EXERCISE DETAILS :: All records must be restated word for word.

RECORDS SUPPLIED ::
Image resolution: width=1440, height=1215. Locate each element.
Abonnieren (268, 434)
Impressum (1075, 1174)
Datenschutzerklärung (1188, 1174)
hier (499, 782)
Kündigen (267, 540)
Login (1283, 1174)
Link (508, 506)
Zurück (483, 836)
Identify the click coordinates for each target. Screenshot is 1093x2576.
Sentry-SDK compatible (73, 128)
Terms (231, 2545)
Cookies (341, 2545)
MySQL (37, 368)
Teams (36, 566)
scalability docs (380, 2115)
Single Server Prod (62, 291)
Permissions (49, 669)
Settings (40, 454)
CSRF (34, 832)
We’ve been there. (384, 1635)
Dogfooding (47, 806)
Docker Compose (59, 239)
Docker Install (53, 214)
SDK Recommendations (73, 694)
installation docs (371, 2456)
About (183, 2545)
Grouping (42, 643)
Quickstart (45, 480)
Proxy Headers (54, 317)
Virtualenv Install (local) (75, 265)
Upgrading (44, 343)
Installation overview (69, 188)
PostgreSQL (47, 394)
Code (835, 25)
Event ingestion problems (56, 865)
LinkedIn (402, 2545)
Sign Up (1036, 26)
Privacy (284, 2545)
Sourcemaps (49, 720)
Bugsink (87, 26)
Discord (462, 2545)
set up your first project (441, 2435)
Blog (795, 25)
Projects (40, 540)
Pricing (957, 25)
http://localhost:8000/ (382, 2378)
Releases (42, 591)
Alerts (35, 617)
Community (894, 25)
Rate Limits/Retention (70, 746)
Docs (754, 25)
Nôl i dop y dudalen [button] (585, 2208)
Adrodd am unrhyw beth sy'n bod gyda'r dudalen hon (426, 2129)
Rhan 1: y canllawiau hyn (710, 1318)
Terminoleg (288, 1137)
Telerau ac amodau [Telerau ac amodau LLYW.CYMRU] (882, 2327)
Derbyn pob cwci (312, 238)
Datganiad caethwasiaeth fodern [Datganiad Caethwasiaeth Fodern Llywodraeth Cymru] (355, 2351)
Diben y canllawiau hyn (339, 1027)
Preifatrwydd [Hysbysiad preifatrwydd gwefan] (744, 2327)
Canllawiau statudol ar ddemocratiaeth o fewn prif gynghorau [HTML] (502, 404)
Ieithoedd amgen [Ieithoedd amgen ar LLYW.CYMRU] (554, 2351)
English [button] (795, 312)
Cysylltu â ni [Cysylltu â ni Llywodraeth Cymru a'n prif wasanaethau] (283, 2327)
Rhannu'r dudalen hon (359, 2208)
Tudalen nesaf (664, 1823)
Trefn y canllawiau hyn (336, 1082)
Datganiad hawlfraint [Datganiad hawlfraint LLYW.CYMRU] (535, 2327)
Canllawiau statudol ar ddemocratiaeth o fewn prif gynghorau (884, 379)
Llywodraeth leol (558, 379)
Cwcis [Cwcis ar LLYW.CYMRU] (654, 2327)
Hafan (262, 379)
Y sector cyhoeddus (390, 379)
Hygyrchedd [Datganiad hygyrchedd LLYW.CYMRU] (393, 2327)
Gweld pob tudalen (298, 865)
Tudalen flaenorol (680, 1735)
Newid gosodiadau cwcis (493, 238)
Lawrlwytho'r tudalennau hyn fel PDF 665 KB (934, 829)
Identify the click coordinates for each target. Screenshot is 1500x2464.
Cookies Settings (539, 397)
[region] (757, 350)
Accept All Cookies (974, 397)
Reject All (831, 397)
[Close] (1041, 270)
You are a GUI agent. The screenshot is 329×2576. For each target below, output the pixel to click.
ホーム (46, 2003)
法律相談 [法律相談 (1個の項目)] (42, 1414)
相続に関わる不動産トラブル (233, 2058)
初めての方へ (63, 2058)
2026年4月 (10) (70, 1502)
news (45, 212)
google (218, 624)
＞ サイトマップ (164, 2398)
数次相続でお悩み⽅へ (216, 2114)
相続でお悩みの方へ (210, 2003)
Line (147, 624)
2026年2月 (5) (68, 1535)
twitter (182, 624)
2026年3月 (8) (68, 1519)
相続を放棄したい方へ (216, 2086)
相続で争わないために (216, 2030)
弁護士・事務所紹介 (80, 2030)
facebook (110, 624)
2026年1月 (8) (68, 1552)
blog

OUTPUT FOR THIS TASK ::
Image resolution: width=1440, height=1215. Locate each element.
Abonnieren (268, 434)
Impressum (1075, 1174)
Datenschutzerklärung (1188, 1174)
hier (499, 782)
Kündigen (267, 540)
Login (1283, 1174)
Link (508, 506)
Zurück (483, 836)
Identify the click coordinates for each target. Screenshot is 1093x2576.
Sentry-SDK compatible (73, 128)
Terms (231, 2545)
Cookies (341, 2545)
MySQL (37, 368)
Teams (36, 566)
scalability docs (380, 2115)
Single Server Prod (62, 291)
Permissions (49, 669)
Settings (40, 454)
CSRF (34, 832)
We’ve been there. (384, 1635)
Dogfooding (47, 806)
Docker Compose (59, 239)
Docker Install (53, 214)
SDK Recommendations (73, 694)
installation docs (371, 2456)
About (183, 2545)
Grouping (42, 643)
Quickstart (45, 480)
Proxy Headers (54, 317)
Virtualenv Install (local) (75, 265)
Upgrading (44, 343)
Installation overview (69, 188)
PostgreSQL (47, 394)
Code (835, 25)
Event ingestion problems (56, 865)
LinkedIn (402, 2545)
Sign Up (1036, 26)
Privacy (284, 2545)
Sourcemaps (49, 720)
Bugsink (87, 26)
Discord (462, 2545)
set up your first project (441, 2435)
Blog (795, 25)
Projects (40, 540)
Pricing (957, 25)
http://localhost:8000/ (382, 2378)
Releases (42, 591)
Alerts (35, 617)
Community (894, 25)
Rate Limits/Retention (70, 746)
Docs (754, 25)
Nôl i dop y dudalen [button] (585, 2208)
Adrodd am unrhyw beth sy'n bod gyda'r dudalen hon (426, 2129)
Rhan 1: y canllawiau hyn (710, 1318)
Terminoleg (288, 1137)
Telerau ac amodau [Telerau ac amodau LLYW.CYMRU] (882, 2327)
Derbyn pob cwci (312, 238)
Datganiad caethwasiaeth fodern [Datganiad Caethwasiaeth Fodern Llywodraeth Cymru] (355, 2351)
Diben y canllawiau hyn (339, 1027)
Preifatrwydd [Hysbysiad preifatrwydd gwefan] (744, 2327)
Canllawiau statudol ar ddemocratiaeth o fewn prif gynghorau [HTML] (502, 404)
Ieithoedd amgen [Ieithoedd amgen ar LLYW.CYMRU] (554, 2351)
English [button] (795, 312)
Cysylltu â ni [Cysylltu â ni Llywodraeth Cymru a'n prif wasanaethau] (283, 2327)
Rhannu'r dudalen hon (359, 2208)
Tudalen nesaf (664, 1823)
Trefn y canllawiau hyn (336, 1082)
Datganiad hawlfraint [Datganiad hawlfraint LLYW.CYMRU] (535, 2327)
Canllawiau statudol ar ddemocratiaeth o fewn prif gynghorau (884, 379)
Llywodraeth leol (558, 379)
Cwcis [Cwcis ar LLYW.CYMRU] (654, 2327)
Hafan (262, 379)
Y sector cyhoeddus (390, 379)
Hygyrchedd [Datganiad hygyrchedd LLYW.CYMRU] (393, 2327)
Gweld pob tudalen (298, 865)
Tudalen flaenorol (680, 1735)
Newid gosodiadau cwcis (493, 238)
Lawrlwytho'r tudalennau hyn fel PDF 665 KB (934, 829)
Identify the click coordinates for each target. Screenshot is 1500x2464.
Cookies Settings (539, 397)
[region] (757, 350)
Accept All Cookies (974, 397)
Reject All (831, 397)
[Close] (1041, 270)
You are a GUI agent. The screenshot is 329×2576. For each target below, output the pixel to click.
ホーム (46, 2003)
法律相談 [法律相談 (1個の項目)] (42, 1414)
相続に関わる不動産トラブル (233, 2058)
初めての方へ (63, 2058)
2026年4月 (10) (70, 1502)
news (45, 212)
google (218, 624)
＞ サイトマップ (164, 2398)
数次相続でお悩み⽅へ (216, 2114)
相続でお悩みの方へ (210, 2003)
Line (147, 624)
2026年2月 (5) (68, 1535)
twitter (182, 624)
2026年3月 (8) (68, 1519)
相続を放棄したい方へ (216, 2086)
相続で争わないために (216, 2030)
弁護士・事務所紹介 (80, 2030)
facebook (110, 624)
2026年1月 (8) (68, 1552)
blog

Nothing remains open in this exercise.